It’s Time to Privatize Canadian Airports

There aren’t many things that can’t be bought for $21 billion. Australia’s Sydney Airport is one of those things. This week the board of directors of the privately-operated, stock exchange-listed […]
Published on September 14, 2021

There aren’t many things that can’t be bought for $21 billion. Australia’s Sydney Airport is one of those things. This week the board of directors of the privately-operated, stock exchange-listed airport turned down a AUS$22.8 billion buyout offer from a consortium of international investors; it was the group’s second rejected bid.

Very few economic sectors were harder-hit than airports by the global Covid-19 shutdown that has extended well into this summer. At the peak of the pandemic’s first wave, commercial air traffic was down by as much as 90 percent and most airports around the world were forced to drastically curtail operations and implement huge layoffs; some shut down altogether. (Recall that Canada closed all but four of the country’s airports to international traffic in 2020.) Given Australia’s numerous snap lockdowns and a continuing ban on international air travel until 2022, that country’s airports have been no strangers to this pain.

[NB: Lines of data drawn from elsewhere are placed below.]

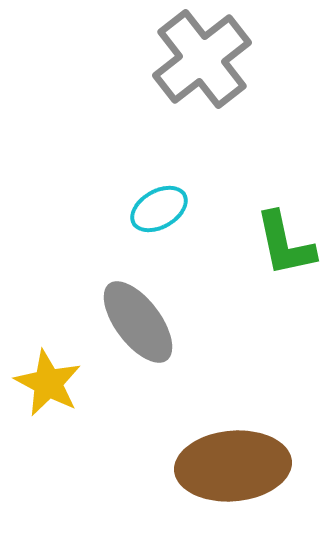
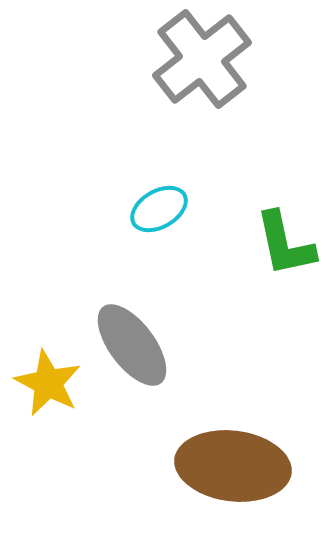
gray ellipse: moved 6 px left, 23 px down
brown ellipse: rotated 12 degrees clockwise
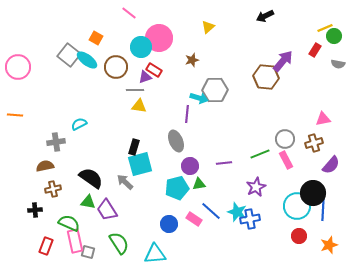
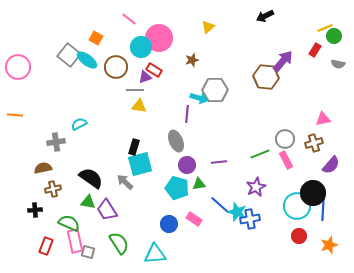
pink line at (129, 13): moved 6 px down
purple line at (224, 163): moved 5 px left, 1 px up
brown semicircle at (45, 166): moved 2 px left, 2 px down
purple circle at (190, 166): moved 3 px left, 1 px up
cyan pentagon at (177, 188): rotated 30 degrees clockwise
blue line at (211, 211): moved 9 px right, 6 px up
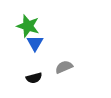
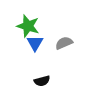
gray semicircle: moved 24 px up
black semicircle: moved 8 px right, 3 px down
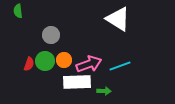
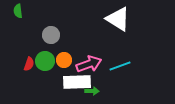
green arrow: moved 12 px left
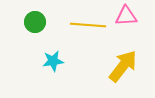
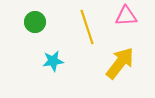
yellow line: moved 1 px left, 2 px down; rotated 68 degrees clockwise
yellow arrow: moved 3 px left, 3 px up
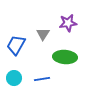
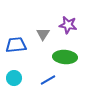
purple star: moved 2 px down; rotated 18 degrees clockwise
blue trapezoid: rotated 55 degrees clockwise
blue line: moved 6 px right, 1 px down; rotated 21 degrees counterclockwise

The surprising interest in Sydney’s airport suggests savvy institutional investors have already factored in the impact of the pandemic on the industry and are looking far into the future. And not just in Australia. While global deal-making may be down for obvious reasons, airports continue to be highly coveted assets. Last year Aéroports de Paris, the world’s largest airport company, bought 49 percent of India’s GMR Airports. During the pandemic, new privately-owned or operated airports were also opened or announced in Chile, Bulgaria, India and Guinea. And this past April Brazil sold 22 small regional airports in a heated auction that earned substantially more than the government had been expecting.Yet the owners of Sydney Airport sniffed at last week’s eye-popping $21 billion offer, even though it represented a nearly 50 percent premium over the company’s pre-bid market capitalization and was at the very high end of conventional airport valuations. “Sydney Airport is strongly positioned to deliver growth as vaccination rates increase and we move into the post-pandemic recovery period,” the board said in response to the consortium’s first bid in July. Higher offers from other groups are expected shortly as a bidding war takes shape.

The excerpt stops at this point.